Cystotheca mexicana

Scientific classification
- Kingdom: Fungi
- Division: Ascomycota
- Class: Leotiomycetes
- Order: Helotiales
- Family: Erysiphaceae
- Genus: Cystotheca
- Species: C. mexicana
- Binomial name: Cystotheca mexicana M. Bradshaw, Coombes & Cont.-Paredes, 2023

= Cystotheca mexicana =

- Genus: Cystotheca
- Species: mexicana
- Authority: M. Bradshaw, Coombes & Cont.-Paredes, 2023

Species of fungus

Cystotheca mexicana is a species of powdery mildew in the family Erysiphaceae. It is found in Mexico on plants in the genus Quercus.

== Description ==
Cystotheca mexicana forms white mycelium on the underside of leaves. Cystotheca mexicana, like most Erysiphaceae, is highly host-specific and only infects species in the genus Quercus.
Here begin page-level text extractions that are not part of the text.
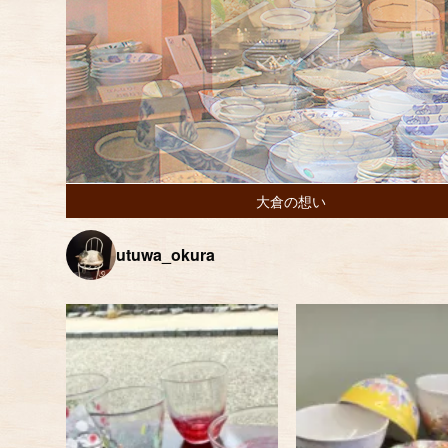
大倉の想い
utuwa_okura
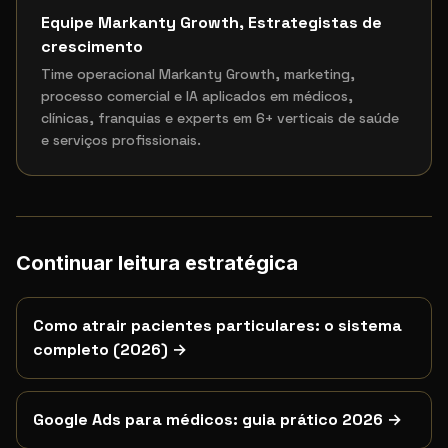
Equipe Markanty Growth
,
Estrategistas de
crescimento
Time operacional Markanty Growth, marketing,
processo comercial e IA aplicados em médicos,
clínicas, franquias e experts em 6+ verticais de saúde
e serviços profissionais.
Continuar leitura estratégica
Como atrair pacientes particulares: o sistema
completo (2026)
→
Google Ads para médicos: guia prático 2026
→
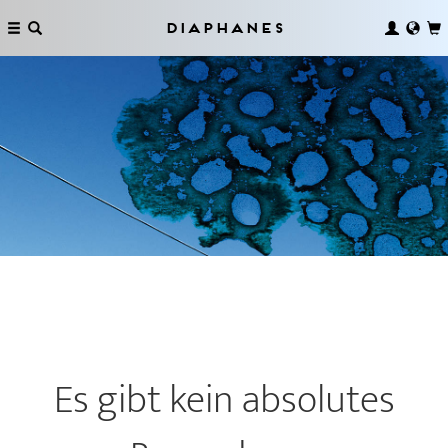
Diaphanes
Es gibt kein absolutes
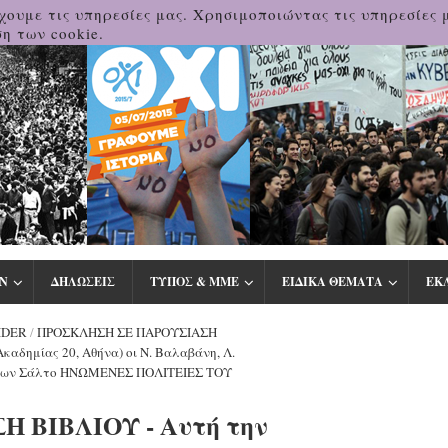
χουμε τις υπηρεσίες μας. Χρησιμοποιώντας τις υπηρεσίες 
η των cookie.
Ν
ΔΗΛΩΣΕΙΣ
ΤΥΠΟΣ & ΜΜΕ
ΕΙΔΙΚΑ ΘΕΜΑΤΑ
ΕΚ
IDER
/
ΠΡΟΣΚΛΗΣΗ ΣΕ ΠΑΡΟΥΣΙΑΣΗ
καδημίας 20, Αθήνα) οι Ν. Βαλαβάνη, Λ.
όσεων Σάλτο ΗΝΩΜΕΝΕΣ ΠΟΛΙΤΕΙΕΣ ΤΟΥ
 ΒΙΒΛΙΟΥ - Αυτή την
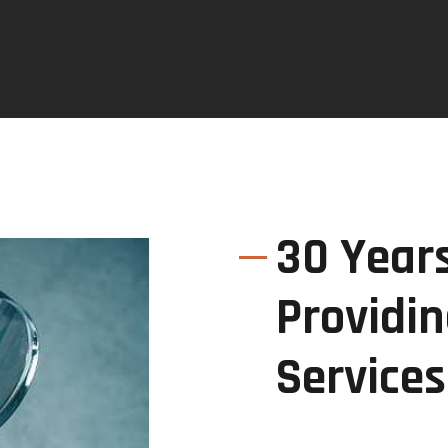
30 Years
Providin
Services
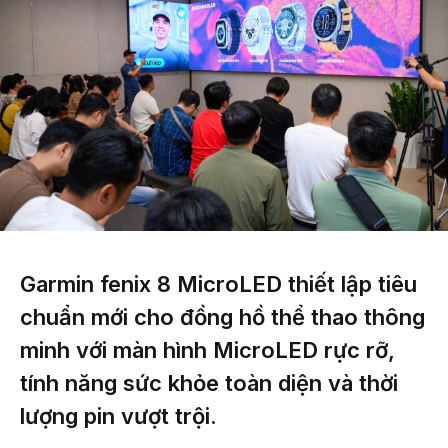
Garmin fenix 8 MicroLED thiết lập tiêu
chuẩn mới cho đồng hồ thể thao thông
minh với màn hình MicroLED rực rỡ,
tính năng sức khỏe toàn diện và thời
lượng pin vượt trội.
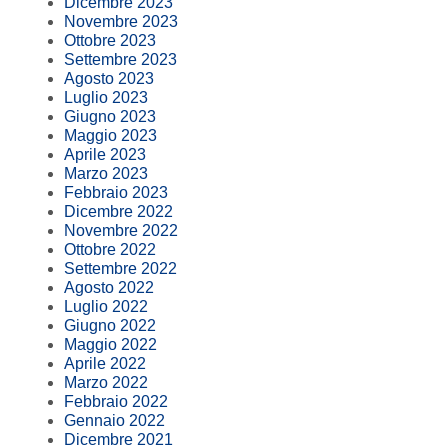
Dicembre 2023
Novembre 2023
Ottobre 2023
Settembre 2023
Agosto 2023
Luglio 2023
Giugno 2023
Maggio 2023
Aprile 2023
Marzo 2023
Febbraio 2023
Dicembre 2022
Novembre 2022
Ottobre 2022
Settembre 2022
Agosto 2022
Luglio 2022
Giugno 2022
Maggio 2022
Aprile 2022
Marzo 2022
Febbraio 2022
Gennaio 2022
Dicembre 2021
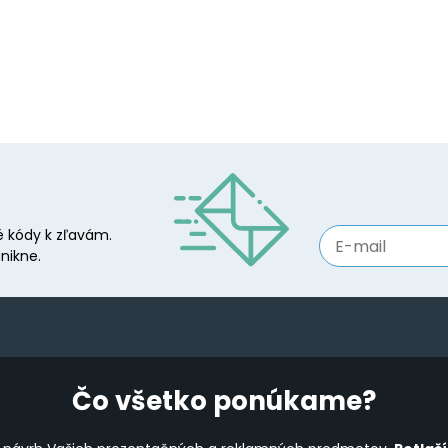
 kódy k zľavám.
nikne.
Čo všetko ponúkame?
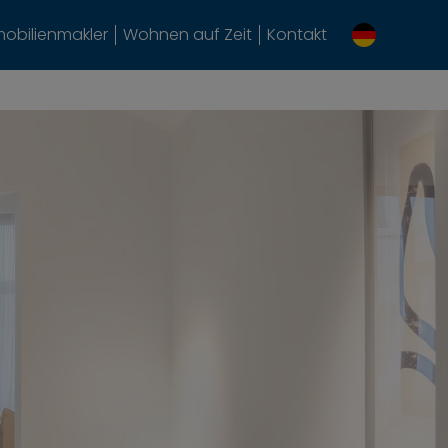
obilienmakler
Wohnen auf Zeit
Kontakt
It has only been found on oak hybrids with at least one species endemic to Mexico, including Quercus glaucoides × Quercus microphylla and Q. liebmannii × Q. microphylla. Another species infecting Quercus in North America, Cystotheca lanestris, is found on a variety of oak species, and can be found in north-western Mexico. This species can cause witch's-broom galls. Microscopically, C. lanestris has fibrosin bodies and longer special aerial hyphae than C. mexicana.

== Taxonomy ==
The fungus was formally described in 2023 by Michael Bradshaw, Allen J. Coombes and Carlos Contreras-Paredes. The type specimen was collected in Mexico, the country from which the specific epithet also takes its name.